Section Confidence Intervals and Hypothesis Testing Worksheet
Our goal is to use a sample to understand what is happening in our population. We are going to focus on estimating means and proportions for our population using a sample.
Subsection Confidence Intervals for the Mean
Cases that we need to consider separately:
Population standard deviation (\(\sigma\)) is known:
\begin{equation*}
\bar{x}\pm z_{\alpha/2}\left(\frac{\sigma}{\sqrt{n}}\right)
\end{equation*}
Population standard deviation (\(\sigma\)) is not known, and we only know the sample standard deviation:
\begin{equation*}
\bar{x}\pm t_{\alpha/2}\left(\frac{s}{\sqrt{n}}\right)
\end{equation*}
Subsection Confidence Interval for the Proportion
\begin{equation*}
\overline{p}\pm (z_{\alpha/2})\cdot\left(\sqrt{\frac{\overline{p}(1-\overline{p})}{n}}\right)
\end{equation*}
Example 7.1. Credit Balance Confidence Interval.
This file shows credit balances for a sample of customers. Construct a \(95\%\) confidence interval in Excel for the average credit balance.
Subsection Confidence Intervals in Tableau
Example 7.2.
Tableau can also construct confidence intervals! Let’s construct the confidence interval from
Example 7.1 in Tableau.
Subsection Real-World Examples of Finding Confidence Intervals in Excel
Example 7.3. US Census Data Confidence Intervals.
(a)
Use the sample data to estimate the average number of hours worked per week in the US among people who work a positive number of hours each week. (Look at “pehract1”.)
(b)
Use the sample data to estimate the proportion of households in the US in which someone owns a business or a farm. (Look at “HUBUS”.)
Subsection Hypothesis Testing
We have shown how a sample could be used to develop a point and interval estimates of population parameters such as the mean (\(\mu\)) and the proportion (\(p\)). Now we will continue the discussion of statistical inference by showing how hypothesis testing can be used to determine whether a statement about the value of a population parameter should or should not be rejected.
Definition 7.4.
A hypothesis is an assumption about a population parameter.

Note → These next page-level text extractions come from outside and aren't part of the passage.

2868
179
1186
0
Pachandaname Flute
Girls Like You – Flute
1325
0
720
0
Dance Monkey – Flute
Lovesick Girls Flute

The null hypothesis, denoted \(H_0\text{,}\) represents the status quo and involves stating the belief that the population parameter is \(=,\leq, \geq\) a specific value
The alternative hypothesis, denoted \(H_1\text{,}\) represents the opposite of \(H_0\text{,}\) and is believed to be true if the null hypothesis is found to be false.
Example 7.5.
\(H_0\text{:}\) No more than \(30\%\) of the registered voters in Santa Clara County voted in the primary election.
\(H_1\text{:}\) More than \(30\%\) of the registered voters in Santa Clara County voted in the primary election.

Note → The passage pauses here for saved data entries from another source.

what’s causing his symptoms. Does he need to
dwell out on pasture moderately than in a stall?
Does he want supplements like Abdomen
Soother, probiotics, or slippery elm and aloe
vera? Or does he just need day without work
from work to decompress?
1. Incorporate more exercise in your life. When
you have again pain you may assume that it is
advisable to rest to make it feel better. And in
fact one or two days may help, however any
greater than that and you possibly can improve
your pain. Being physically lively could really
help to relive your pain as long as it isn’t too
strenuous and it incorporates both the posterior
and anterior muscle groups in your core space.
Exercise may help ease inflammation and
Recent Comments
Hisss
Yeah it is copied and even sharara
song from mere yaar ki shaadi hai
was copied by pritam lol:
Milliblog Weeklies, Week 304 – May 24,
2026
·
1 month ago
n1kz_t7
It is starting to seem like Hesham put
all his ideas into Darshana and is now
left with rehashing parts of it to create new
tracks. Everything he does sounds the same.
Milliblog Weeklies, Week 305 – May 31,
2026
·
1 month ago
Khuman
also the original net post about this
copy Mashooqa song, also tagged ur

Subsection Test Statistics for Hypothesis Tests
Test statistic for hypothesis tests about a population mean if \(\sigma\) is known:
\begin{equation*}
z = \frac{\overline{x}-(\mu)_{H_0}}{\sigma/\sqrt{n}}
\end{equation*}
Test statistic for hypothesis tests about a population mean if \(\sigma\) is NOT known:
\begin{equation*}
t = \frac{\overline{x}-(\mu)_{H_0}}{s/\sqrt{n}}
\end{equation*}
Test statistic for hypothesis tests about a population proportion:
\begin{equation*}
z = \frac{\overline{p}-(p)_{H_0}}{\sqrt{\frac{(p)_{H_0}(1-(p)_{H_0})}{n}}}
\end{equation*}
Subsection p-value
Definition 7.6.
A p-value is the probability, assuming that \(H_0\) is true, of obtaining a random sample of size \(n\) that results in a test statistic at least as extreme as the one observed in the current sample.
Example 7.7.
We want to test the hypothesis that the proportion of households in the US in which someones owns a business or a farm is
\(10.4\%\) using the US Census sample data from October 2023::
https://bit.ly/3SskrqA
Determine the null and alternative hypotheses and find the test statistic.
Then find the p-value and decide what you can conclude based on this sample.